Could you write out, exactly as they stand, only the lines in the listing below from the line with "Das Angebot wird" to the line with "Contexto da Falência da Indeal", both ends included, without the pictures?

RECORDS SHOWN –
====
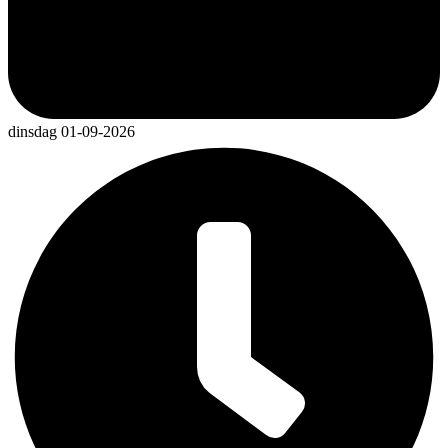
dinsdag 01-09-2026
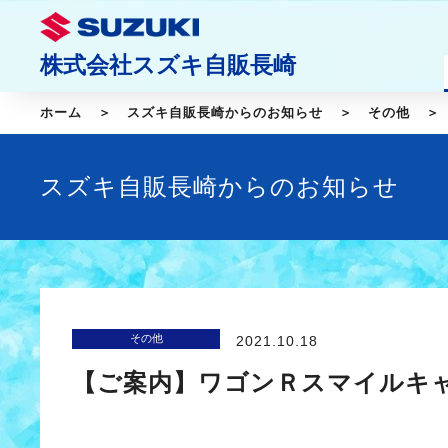
株式会社スズキ自販長崎
ホーム
スズキ自販長崎からのお知らせ
その他
スズキ自販長崎からのお知らせ
その他
2021.10.18
【ご案内】ワゴンＲスマイルキ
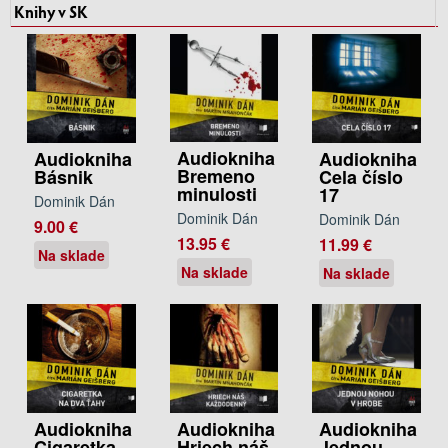
Knihy v SK
Audiokniha
Audiokniha
Audiokniha
Bremeno
Básnik
Cela číslo
minulosti
17
Dominik Dán
Dominik Dán
Dominik Dán
9.00 €
13.95 €
11.99 €
Na sklade
Na sklade
Na sklade
Audiokniha
Audiokniha
Audiokniha
Cigaretka
Hriech náš
Jednou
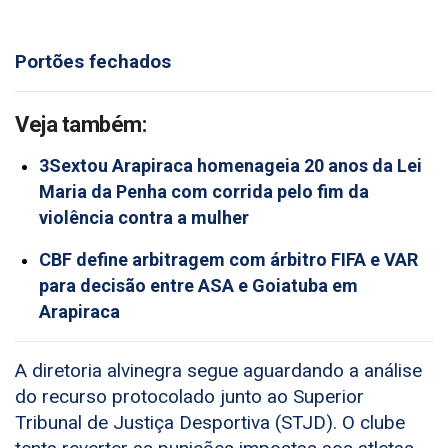
Portões fechados
Veja também:
3Sextou Arapiraca homenageia 20 anos da Lei
Maria da Penha com corrida pelo fim da
violência contra a mulher
CBF define arbitragem com árbitro FIFA e VAR
para decisão entre ASA e Goiatuba em
Arapiraca
A diretoria alvinegra segue aguardando a análise
do recurso protocolado junto ao Superior
Tribunal de Justiça Desportiva (STJD). O clube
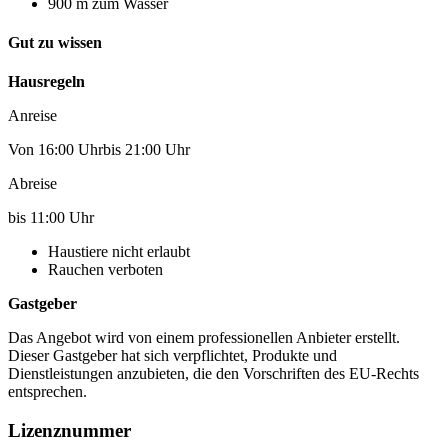
900 m zum Wasser
Gut zu wissen
Hausregeln
Anreise
Von 16:00 Uhrbis 21:00 Uhr
Abreise
bis 11:00 Uhr
Haustiere nicht erlaubt
Rauchen verboten
Gastgeber
Das Angebot wird von einem professionellen Anbieter erstellt.
Dieser Gastgeber hat sich verpflichtet, Produkte und
Dienstleistungen anzubieten, die den Vorschriften des EU-Rechts
entsprechen.
Lizenznummer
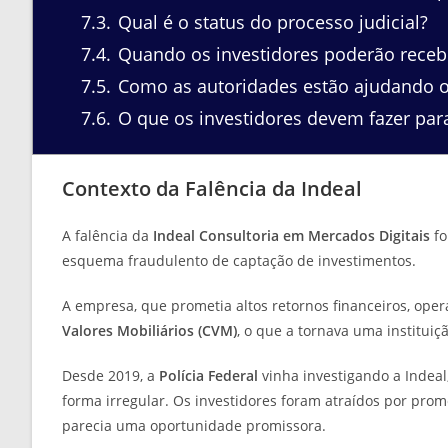
7.3
Qual é o status do processo judicial?
7.4
Quando os investidores poderão receb
7.5
Como as autoridades estão ajudando o
7.6
O que os investidores devem fazer para 
Contexto da Falência da Indeal
A falência da
Indeal Consultoria em Mercados Digitais
fo
esquema fraudulento de captação de investimentos.
A empresa, que prometia altos retornos financeiros, ope
Valores Mobiliários (CVM)
, o que a tornava uma instituiç
Desde 2019, a
Polícia Federal
vinha investigando a Indea
forma irregular. Os investidores foram atraídos por prom
parecia uma oportunidade promissora.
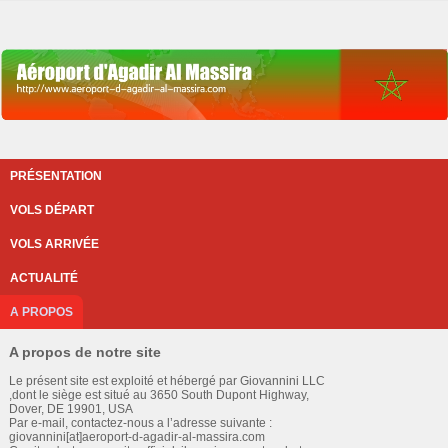
PRÉSENTATION
VOLS DÉPART
VOLS ARRIVÉE
ACTUALITÉ
A PROPOS
A propos de notre site
Le présent site est exploité et hébergé par Giovannini LLC
,dont le siège est situé au 3650 South Dupont Highway,
Dover, DE 19901, USA
Par e-mail, contactez-nous a l’adresse suivante :
giovannini[at]aeroport-d-agadir-al-massira.com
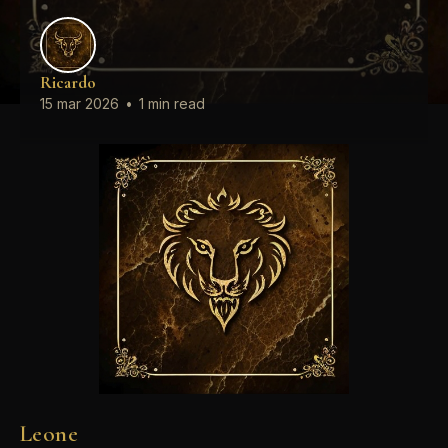
Ricardo
15 mar 2026
•
1 min read
Leone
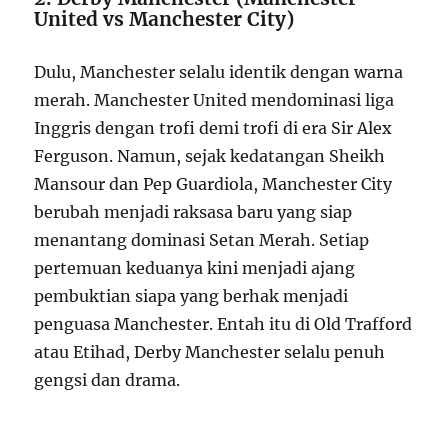
United vs Manchester City)
Dulu, Manchester selalu identik dengan warna
merah. Manchester United mendominasi liga
Inggris dengan trofi demi trofi di era Sir Alex
Ferguson. Namun, sejak kedatangan Sheikh
Mansour dan Pep Guardiola, Manchester City
berubah menjadi raksasa baru yang siap
menantang dominasi Setan Merah. Setiap
pertemuan keduanya kini menjadi ajang
pembuktian siapa yang berhak menjadi
penguasa Manchester. Entah itu di Old Trafford
atau Etihad, Derby Manchester selalu penuh
gengsi dan drama.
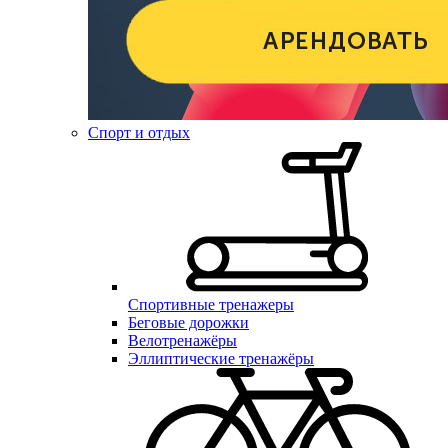
Спорт и отдых
Спортивные тренажеры
Беговые дорожки
Велотренажёры
Эллиптические тренажёры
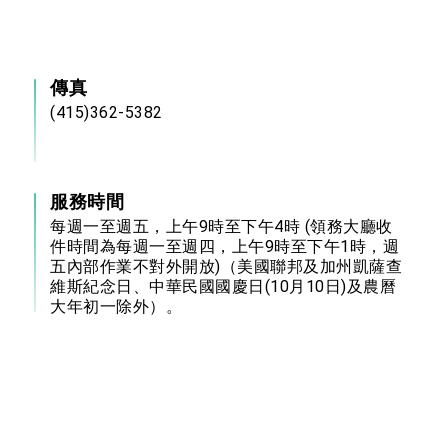
傳真
(415)362-5382
服務時間
每週一至週五，上午9時至下午4時 (領務大廳收
件時間為每週一至週四，上午9時至下午1時，週
五內部作業不對外開放)（美國聯邦及加州凱薩查
維斯紀念日、中華民國國慶日(10月10日)及農曆
大年初一除外）。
====
ANSWER FOR THIS EXERCISE –
Das Angebot wird von einem professionellen Anbieter erstellt.
Dieser Gastgeber hat sich verpflichtet, Produkte und
Dienstleistungen anzubieten, die den Vorschriften des EU-Rechts
entsprechen.
Lizenznummer
7.3
Qual é o status do processo judicial?
7.4
Quando os investidores poderão receb
7.5
Como as autoridades estão ajudando o
7.6
O que os investidores devem fazer para 
Contexto da Falência da Indeal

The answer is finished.